Honorary Major Tule Ale IDSM

Tule Ale as an Honorary Lieutenant, before being advanced to Honorary Major rank (Gurkha Museum)

Tule Ale enlisted into the 2nd Goorkhas on 14th October 1940.  After recruit training at Dehra Doon he was posted to the 3rd Battalion which in 1943 formed a major component of Wingate’s first Chindit expedition.  He served in No 2 Column.  In some respects this Column was lucky, as having bumped a large Japanese force short of the Irrawaddy they turned back early and returned to India as a cohesive body, in contrast to the rest of the force. As a result of Wingate’s controversial scatter order given after the Chindit bridgehead was attacked on the Irrawaddy, the other columns, after a few successes, mostly degenerated into small groups of starving fugitives ruthlessly hunted by the Japanese.  However, even No 2 column suffered extremes of hunger and thirst during their withdrawal, but keeping together and helping their wounded they got back exhausted but in one piece.

Later that year, in December, British forces for the second time tried to wrest the western Arakan peninsula from the Japanese.  In bitter fighting they slowly forced the Japanese back until, by early 1945, they were poised to take the key port of Akyab from the enemy.  As part of this operation the 3rd Battalion were tasked with taking two key hill features nicknamed ‘Snowdon‘ and ‘Snowdon East’ near the village of Tamandu. Although they had artillery support it proved largely ineffective against the deeply entrenched bunkers of the Japanese, so that in the end the positions had to be taken by infantry assault.   The company commander Major ‘Nick’ Neill used Naik (Corporal) Tule Ale to carry out a reconnaissance of the Japanese position during which he identified five machine gun nests, information on which Nick Neill based his plan of attack.  During the ensuing battle Neill reported:

‘Naik Tule Ale himself led the attack and was the first to reach the foremost enemy trench. This he attacked single-handed killing the two Japanese occupants with his Tommy-gun. He then called forward those left alive in his section and put them in position in the captured trench.  Naik Tule’s final objective was now only fifteen paces away and was a trench holding four enemy. Ordering his Bren gunner to give him covering fire he again went forward alone to attack the position. With the greatest of bravery Naik Tule Ale charged this trench and, hurling two grenades into it, killed all four Japanese.’

In the last stages of this desperate battle, Rifleman Bhanbhagta Gurung won the Victoria Cross for single handedly taking out the final Japanese positions. Naik Tule Ale received the IDSM for his actions and the 2nd Goorkhas received the battle honour ‘Tamandu’.

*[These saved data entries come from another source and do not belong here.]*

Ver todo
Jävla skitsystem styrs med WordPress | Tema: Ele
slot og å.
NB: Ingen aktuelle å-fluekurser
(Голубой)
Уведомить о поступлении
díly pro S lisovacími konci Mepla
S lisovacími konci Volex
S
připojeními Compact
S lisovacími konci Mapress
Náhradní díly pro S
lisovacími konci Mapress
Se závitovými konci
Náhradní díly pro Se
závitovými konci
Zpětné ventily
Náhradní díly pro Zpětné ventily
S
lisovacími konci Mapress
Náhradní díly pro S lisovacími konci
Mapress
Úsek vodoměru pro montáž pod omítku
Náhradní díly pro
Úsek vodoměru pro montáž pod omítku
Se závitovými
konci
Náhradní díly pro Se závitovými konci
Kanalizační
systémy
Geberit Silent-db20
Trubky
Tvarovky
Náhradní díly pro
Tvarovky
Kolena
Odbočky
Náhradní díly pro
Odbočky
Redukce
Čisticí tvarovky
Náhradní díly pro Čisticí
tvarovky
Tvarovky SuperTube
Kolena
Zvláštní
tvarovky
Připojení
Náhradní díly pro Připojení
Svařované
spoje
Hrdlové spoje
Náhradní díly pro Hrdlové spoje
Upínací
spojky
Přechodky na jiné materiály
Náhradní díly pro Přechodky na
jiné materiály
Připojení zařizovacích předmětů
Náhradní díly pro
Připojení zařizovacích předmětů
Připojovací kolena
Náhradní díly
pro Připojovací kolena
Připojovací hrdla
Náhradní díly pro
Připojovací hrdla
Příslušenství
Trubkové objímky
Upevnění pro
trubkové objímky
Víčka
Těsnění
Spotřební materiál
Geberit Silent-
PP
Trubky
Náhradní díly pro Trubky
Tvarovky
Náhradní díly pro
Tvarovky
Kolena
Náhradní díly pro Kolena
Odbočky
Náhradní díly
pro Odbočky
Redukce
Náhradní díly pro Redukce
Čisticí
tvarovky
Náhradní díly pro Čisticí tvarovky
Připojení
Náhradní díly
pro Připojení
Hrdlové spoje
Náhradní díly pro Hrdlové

After the Second World War Tule Ale joined the 2nd Battalion.  Nick Neill was again his Company Commander and as a Lieutenant (QGO) Tule Ale commanded a platoon on operations against the communist insurgents in Malaya.  Later, he was put in command of 99 Brigade Defence Platoon where he quickly gained the good opinion of the Brigade Commander, Major General Walter Walker.  He then returned to the 2nd Battalion to be Second in Command of B Company during the Borneo Confrontation against Indonesia, with Nick Neill now the Battalion commander.  After Borneo the Brigade of Gurkhas was reduced in size and it looked as if Tule Ale would have to go on pension.  However, the Gurkha Major of the 2nd Battalion unexpectedly died in his sleep and Tule was called in to take over. It was a very difficult time with hundreds of soldiers being made redundant on pitiful terms, but Tule Ale proved a bastion of good sense and his sound advice helped the two 2nd Battalion Commandants, Tony Harrison and Johnny Lawes, to make the best of an incredibly hard job.  On his retirement he was appointed Honorary Lieutenant, subsequently advanced to Honorary Major.

He died on 13th August 2012 and an obituary appeared in the 2013 Regimental Journal.